Results: All perioperative phases showed statistically significant variation across sites (Table, Figure). Patient preparation at Site C was substantially longer, with a median of 20.0 minutes versus 9.0-10.0 minutes elsewhere. Final preparation and active procedure times also varied, with Site F consistently shorter. Active procedure times ranged from 31.0 minutes at Site F to 63.0 at Site C. Turnover phases revealed further differences: room cleanup was longest at Site A (25.0 minutes) and shortest at Site D (10.0), while setup ranged from 19.0 to over 33.0 minutes.
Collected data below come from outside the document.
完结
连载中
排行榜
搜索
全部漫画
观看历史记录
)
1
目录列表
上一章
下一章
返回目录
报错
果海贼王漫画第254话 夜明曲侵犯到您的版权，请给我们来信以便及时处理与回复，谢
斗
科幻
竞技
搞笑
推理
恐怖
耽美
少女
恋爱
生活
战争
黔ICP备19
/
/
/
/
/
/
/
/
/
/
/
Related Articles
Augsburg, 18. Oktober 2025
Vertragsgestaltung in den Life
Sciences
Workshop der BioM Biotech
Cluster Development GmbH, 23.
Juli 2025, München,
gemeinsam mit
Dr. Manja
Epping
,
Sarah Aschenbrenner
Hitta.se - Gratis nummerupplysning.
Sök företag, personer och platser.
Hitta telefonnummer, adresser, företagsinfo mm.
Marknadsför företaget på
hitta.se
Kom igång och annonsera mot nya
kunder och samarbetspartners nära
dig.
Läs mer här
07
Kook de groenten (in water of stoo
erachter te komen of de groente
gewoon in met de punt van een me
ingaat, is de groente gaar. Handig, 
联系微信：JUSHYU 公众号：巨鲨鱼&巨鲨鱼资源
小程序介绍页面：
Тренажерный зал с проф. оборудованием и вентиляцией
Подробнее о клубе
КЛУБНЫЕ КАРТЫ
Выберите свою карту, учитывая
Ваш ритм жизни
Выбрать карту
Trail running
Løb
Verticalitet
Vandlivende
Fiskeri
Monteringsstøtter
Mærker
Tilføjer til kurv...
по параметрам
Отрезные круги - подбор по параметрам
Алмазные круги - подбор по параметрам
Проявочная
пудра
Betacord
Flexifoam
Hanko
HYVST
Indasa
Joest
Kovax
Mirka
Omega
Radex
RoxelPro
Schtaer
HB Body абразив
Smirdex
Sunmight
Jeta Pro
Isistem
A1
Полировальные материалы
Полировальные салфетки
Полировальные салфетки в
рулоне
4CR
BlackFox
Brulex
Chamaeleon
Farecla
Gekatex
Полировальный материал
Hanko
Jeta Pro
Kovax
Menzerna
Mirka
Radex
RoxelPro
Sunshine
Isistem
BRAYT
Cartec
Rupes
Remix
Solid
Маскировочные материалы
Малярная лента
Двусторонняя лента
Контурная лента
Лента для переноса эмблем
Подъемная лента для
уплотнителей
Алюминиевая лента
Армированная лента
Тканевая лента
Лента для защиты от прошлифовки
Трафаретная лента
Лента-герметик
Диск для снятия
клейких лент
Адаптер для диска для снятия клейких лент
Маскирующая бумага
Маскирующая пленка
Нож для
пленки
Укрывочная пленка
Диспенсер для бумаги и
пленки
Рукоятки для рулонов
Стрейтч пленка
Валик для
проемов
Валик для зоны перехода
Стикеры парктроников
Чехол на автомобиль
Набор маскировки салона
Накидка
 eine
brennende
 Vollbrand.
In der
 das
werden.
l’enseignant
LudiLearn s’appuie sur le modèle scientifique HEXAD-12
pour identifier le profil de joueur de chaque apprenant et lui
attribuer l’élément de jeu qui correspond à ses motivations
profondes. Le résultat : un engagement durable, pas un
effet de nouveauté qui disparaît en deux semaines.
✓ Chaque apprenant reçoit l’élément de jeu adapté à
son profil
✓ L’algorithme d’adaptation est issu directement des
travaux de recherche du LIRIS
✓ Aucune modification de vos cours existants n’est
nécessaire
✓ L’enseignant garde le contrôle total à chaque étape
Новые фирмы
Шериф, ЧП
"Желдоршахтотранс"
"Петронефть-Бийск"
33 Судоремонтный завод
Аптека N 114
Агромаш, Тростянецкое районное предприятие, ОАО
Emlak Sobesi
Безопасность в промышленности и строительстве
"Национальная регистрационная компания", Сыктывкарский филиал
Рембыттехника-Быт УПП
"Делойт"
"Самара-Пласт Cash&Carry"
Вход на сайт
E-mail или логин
Conclusions:Perioperative workflows vary substantially across hospitals, even within the same health system. We focused on lower extremity interventions as common, standardizable procedures. Variability stems from staffing, protocols, execution, and patient factors, while documentation remains largely manual and retrospective. We previously validated ambient computer vision for basic measures (patient in/out, draping); this study extends it to a standardized, multi-hospital system with expanded data points for actionable insights. Identifying time loss enables recognition of performance gaps and data-driven benchmarks supporting standardization and targeted improvement. Ambient computer vision offers a scalable, objective tool for surgical workflow analysis and OR efficiency optimization, with surgeon involvement essential to ensure metrics reflect meaningful outcomes and quality of life.